Exercise description.
Only the text belongs in the copy. Transcribe the data exactly and drop any pictures.

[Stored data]

-----

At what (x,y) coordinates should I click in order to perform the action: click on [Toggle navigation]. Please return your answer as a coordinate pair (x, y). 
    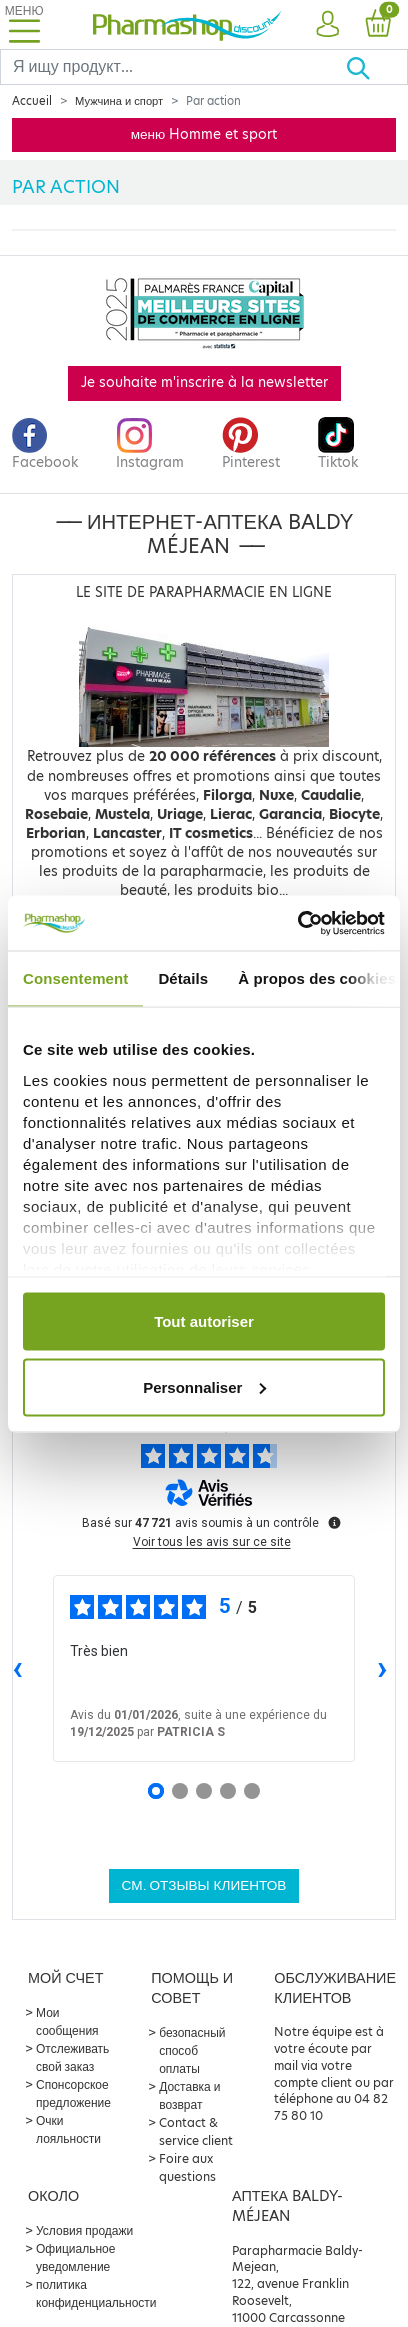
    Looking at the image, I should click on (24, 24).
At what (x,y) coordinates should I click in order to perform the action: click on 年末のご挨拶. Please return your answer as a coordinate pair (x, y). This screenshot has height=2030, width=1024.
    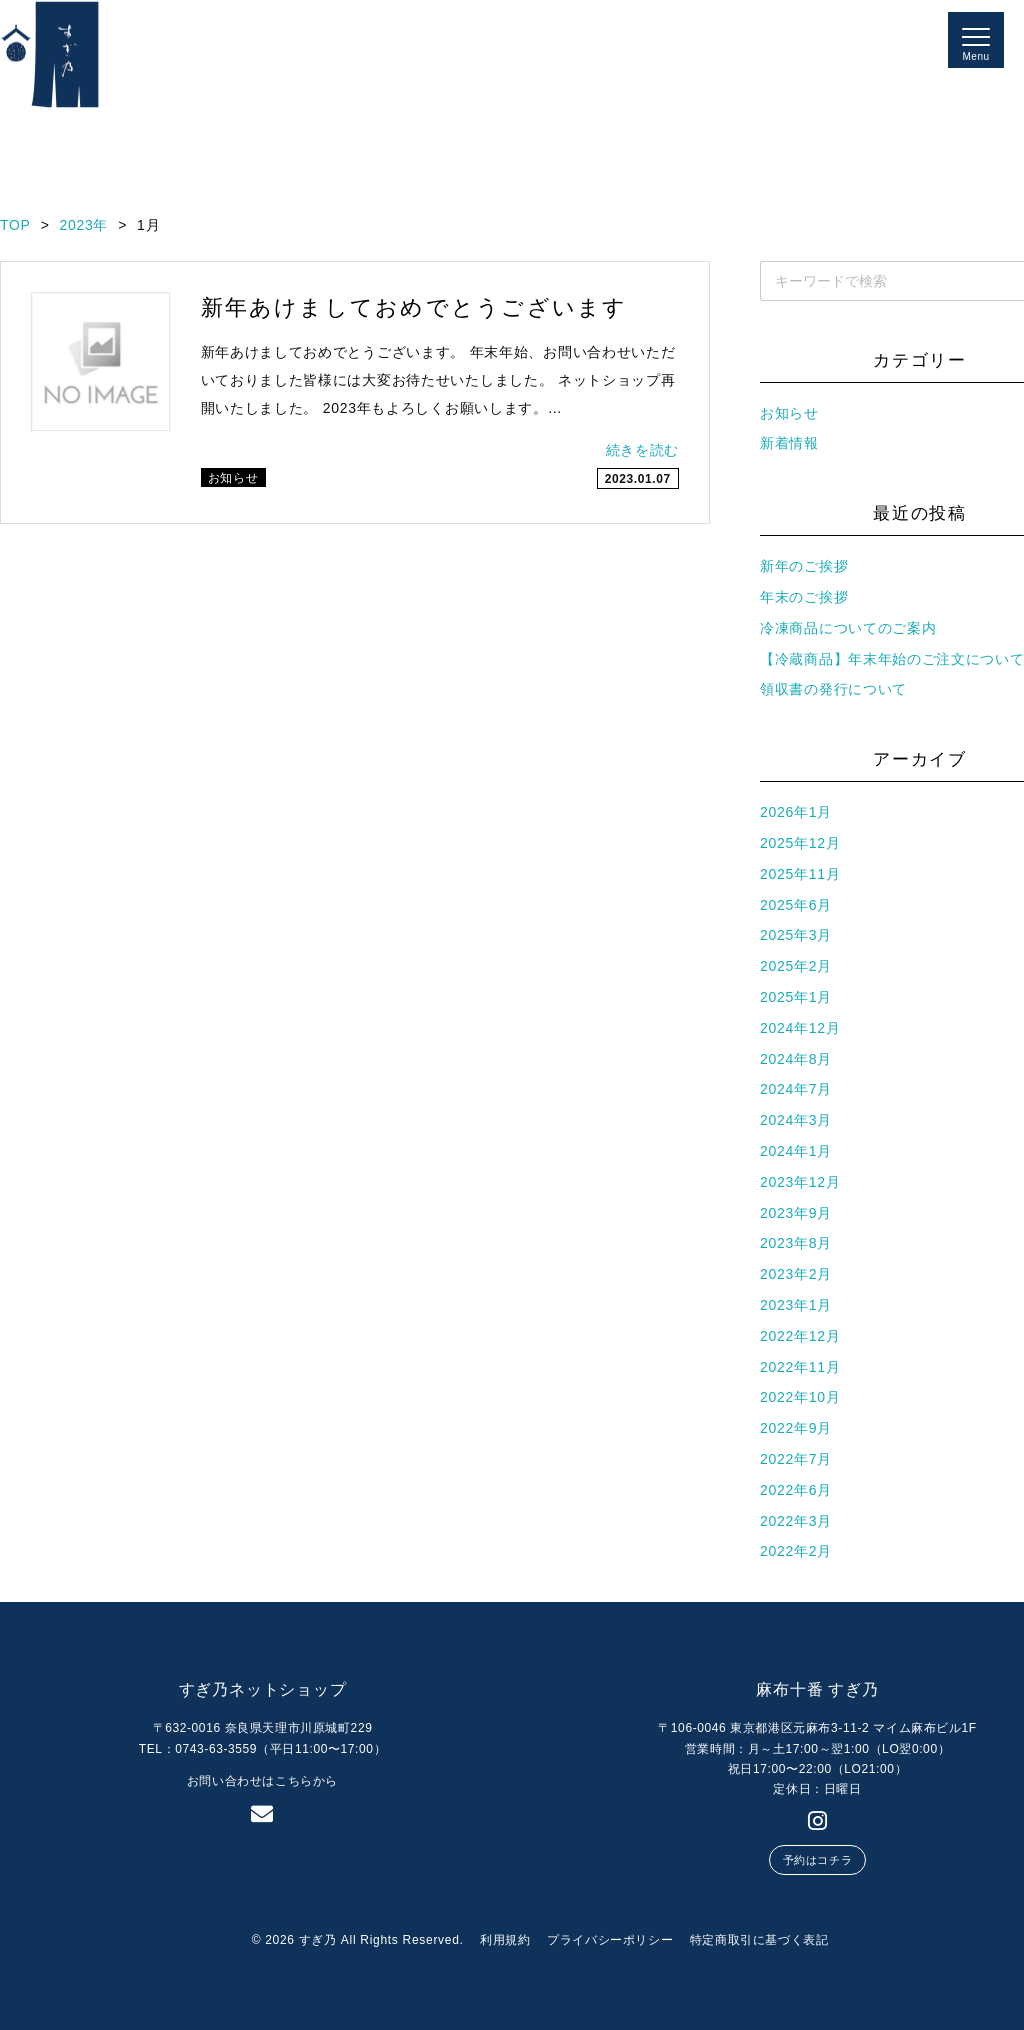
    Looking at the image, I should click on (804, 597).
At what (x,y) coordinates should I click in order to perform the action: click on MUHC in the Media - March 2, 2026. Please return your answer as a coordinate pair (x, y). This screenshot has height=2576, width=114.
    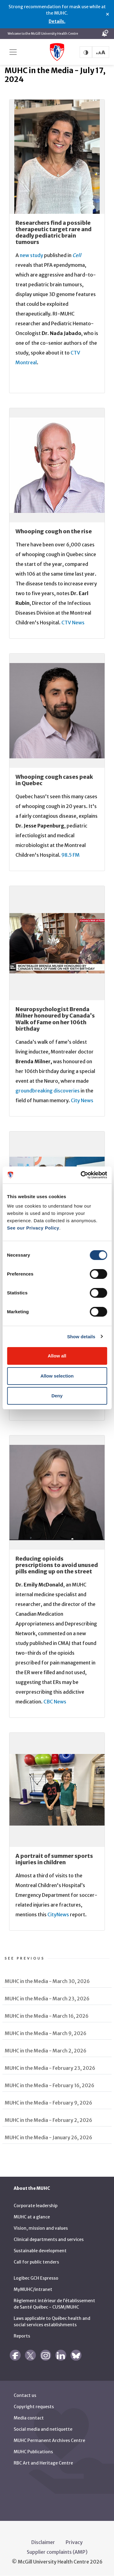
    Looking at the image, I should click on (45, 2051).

-----

Expected answer.
At what (x,y) coordinates should I click in order to perform the action: click on [Toggle navigation]. Please return your answer as a coordinate pair (x, y). 
    Looking at the image, I should click on (24, 24).
At what (x,y) coordinates should I click in order to perform the action: click on 年末のご挨拶. Please return your answer as a coordinate pair (x, y). This screenshot has height=2030, width=1024.
    Looking at the image, I should click on (804, 597).
At what (x,y) coordinates should I click in order to perform the action: click on MUHC in the Media - March 2, 2026. Please return your answer as a coordinate pair (x, y). This screenshot has height=2576, width=114.
    Looking at the image, I should click on (45, 2051).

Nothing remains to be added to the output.